The pressure is on the Senate amid growing calls from protesters, academics and the public to reject the legislation and instead take the original version of the bill for consideration.

It was altered and approved by the House of Representatives to give a blanket amnesty for all involved in political activities from 2004 through to the violent protests of April-May 2010, including those who ordered violent actions and corrupt politicians, 

Senate Speaker Nikom Wairachpanich insisted that senators are duty-bound to take up the bill for deliberation after it has been sent from the House. The Senate could not drop it unless it is rejected in the first reading in the upper house, which would force the return of the bill to the House of Representatives.

Pheu Thai leader Charupong Ruangsuwan said the party's position remained unchanged and it wanted the blanket amnesty. It was up to the Senate to make the decision.

Prinya Thaewanarumitkul, vice-rector of Thammasat University, urged Pheu Thai to step back from the move, saying that the party could still change its position if the bill is scrutinised by a joint committee vetting the draft legislation.

Army chief Gen Prayuth Chan-ocha urged Prime Minister Yingluck Shinawatra to hold talks with all agencies to find a solution to the political impasse amid growing pressure against a blanket amnesty.

Gen Prayuth said the army did not want to be forced to come out to solve the problem. Even the army could not solve the crisis, he added.

At Thammasat University, more than 700 lecturers, students and staff issued a statement reaffirming the university's stand against the amnesty bill.

The statement was read by Somkit Lertpaitoon, the university rector, in the presence of the chairman of the faculty council and leaders of the students organisation and council, calling for the Senate to rejected the bill.

The university has not resolved whether to join the Democrat-led rally at Samsen railway station, but will leave it to individuals to freely make their own decision.

The university may stage a panel discussion on the bill and gather up to one million signatures against it, Mr Somkit said.

Meanwhile, the Council of University Presidents of Thailand comprising 14 universities also issued a statement opposing the bill, saying that  if passed into law it would set a wrong standard in Thai society. 
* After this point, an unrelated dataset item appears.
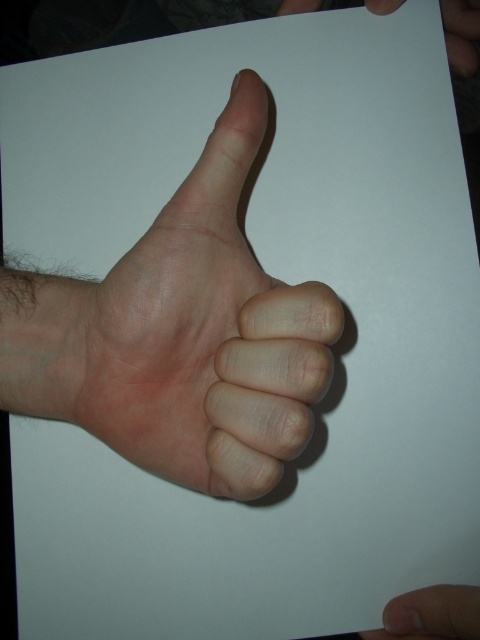 You are an artist trying to paint the scene. You notice two areas of smooth skin in the image. Which one is closer to you, the smooth skin at lower right or the smooth skin hand at upper right?

The smooth skin at lower right is closer to you because it is in front of the smooth skin hand at upper right.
It would cause the people to believe that corruption is not a serious matter because those who commit it would eventually be absolved of wrongdoing by an amnesty.

The statement, issued today, was signed by the rectors of Thammasat, Srinakarinwirot University, Walailak, Suranaree University of Technology, the National Institute of Development Administration, Sukhothai Thammathirat Open University, Khon Kaen University, Chiang Mai University, King Mongkut's University of Technology Thonburi, Nakhon Phanom University, Maha Sarakham University, Mae Jo University, Silpakorn University and Prince of Songkla University.

Chulalongkorn University also opposed the amended bill.

Former People's Alliance for Democracy leader Maj Gen Chamlong Srimuang welcomed the moves by the acdamics and other groups coming out on Monday.

''They have the same mission in doing this, to protect the monarchy,'' he said.

Metropolitan Police Bureau chief Pol Lt Gen Kammronwit Thoopkrachang said about 6,600 police  were deployed at the rally sites in Samsen and Uruphong to ensure security and he was confident that they would be sufficient to handle the situation.

The protest march leaders said earlier it would be peaceful and well disciplined.